Au bout de ce film chaos, j’ai fini par me débarrasser du sentiment de pitié que cet homme m’avait imposé. J’éprouvais une immense pitié pour lui, matrice du malaise et de la gêne qui me poursuivent.

Son visage d’adulte apprêté avec ses lunettes, rasé de près, effluve de Brut de Fabergé peut-être. Une peau rosie et bleuie aux endroits où la barbe avait été effacée. Un visage poupon gonflé et souriant.

Cet homme m’offrait des cadeaux. C’était gonflé… Je me disais; « Il est gonflé, il vient à la maison et il m’offre un cadeau. Pas à mes frères, pas à mes parents, pas à nous. À moi ». Un cadeau inutile, intouchable, que je n’arriverais pas à jeter, que je ne réussirais pas à détruire, à balancer à la poubelle, à juste oublier quelque-part où j’oublierai ce geste.

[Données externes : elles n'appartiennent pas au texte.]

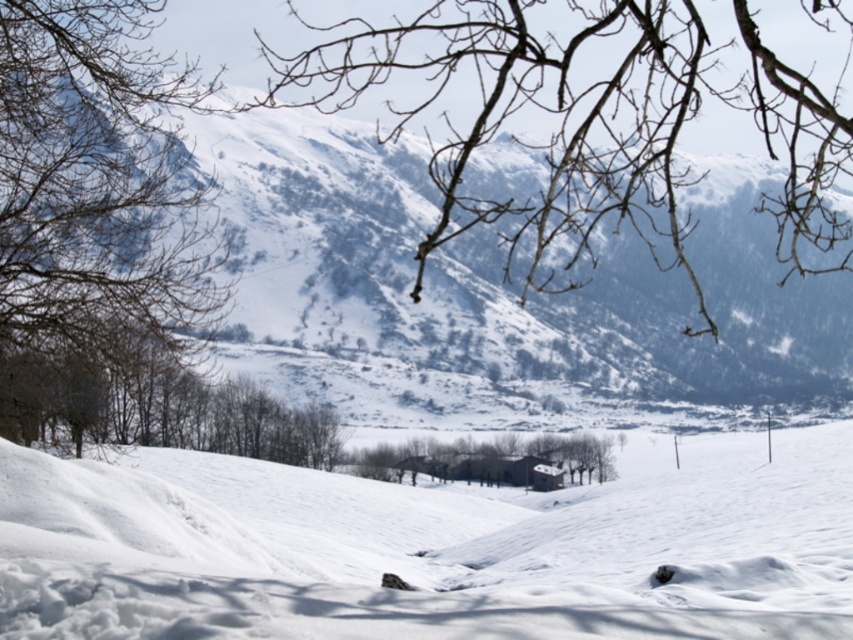 Does snowy white mountain at upper center have a greater width compared to bare branches at upper center?

Incorrect, snowy white mountain at upper center's width does not surpass bare branches at upper center's.

Between point (401, 273) and point (595, 182), which one is positioned behind?

The point (401, 273) is more distant.

What do you see at coordinates (494, 292) in the screenshot? I see `snowy white mountain at upper center` at bounding box center [494, 292].

Identify the location of snowy white mountain at upper center. (494, 292).

Between bare branches at upper center and brown wood house at center, which one has less height?

Standing shorter between the two is brown wood house at center.

Is bare branches at upper center below brown wood house at center?

No, bare branches at upper center is not below brown wood house at center.

The height and width of the screenshot is (640, 853). What do you see at coordinates (590, 125) in the screenshot?
I see `bare branches at upper center` at bounding box center [590, 125].

You are a GUI agent. You are given a task and a screenshot of the screen. Output one action in this format:
    pyautogui.click(x=<x>, y=<y>)
    Task: Click on the bare branches at upper center
    This screenshot has width=853, height=640.
    Given the screenshot: What is the action you would take?
    pyautogui.click(x=590, y=125)

Who is shorter, white snow at center or bare branches at left?

Standing shorter between the two is white snow at center.

Where is `white snow at center`? white snow at center is located at coordinates (x=432, y=547). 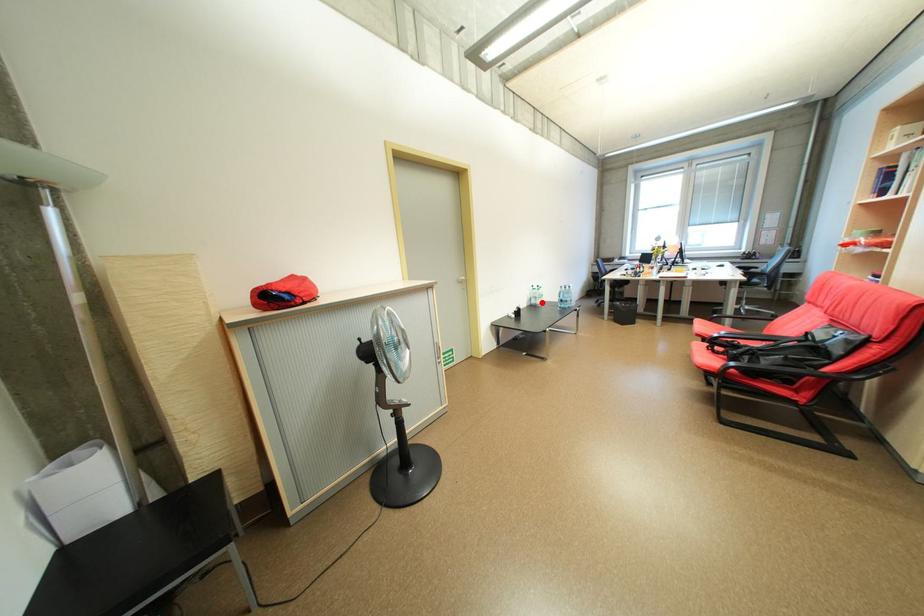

M’offrir des petits présents… J’avais pitié de lui, et de ces petits cadeaux minables. Il m’a offert une bande dessinée de « Tintin et les Picaros » en anglais, provenant d’un bonus de station service ou d’un autre surplus. Je ne lisais pas l’anglais et je n’ai jamais lu cette BD. Elle est restée dans ma chambre, longtemps, sans que je puisse la bazarder. C’est dans les déménagements successifs de mes parents qu’elle a disparu. Mais je ne l’ai jamais jeté. C’est comme si elle était encore rangée sur mon étagère…

J’ai tué la pitié, avec violence et destruction. Pas de bienveillance. Des coups, des cris, des chocs. Ne plus accepter ce cadeau qui m’était fait; la pitié.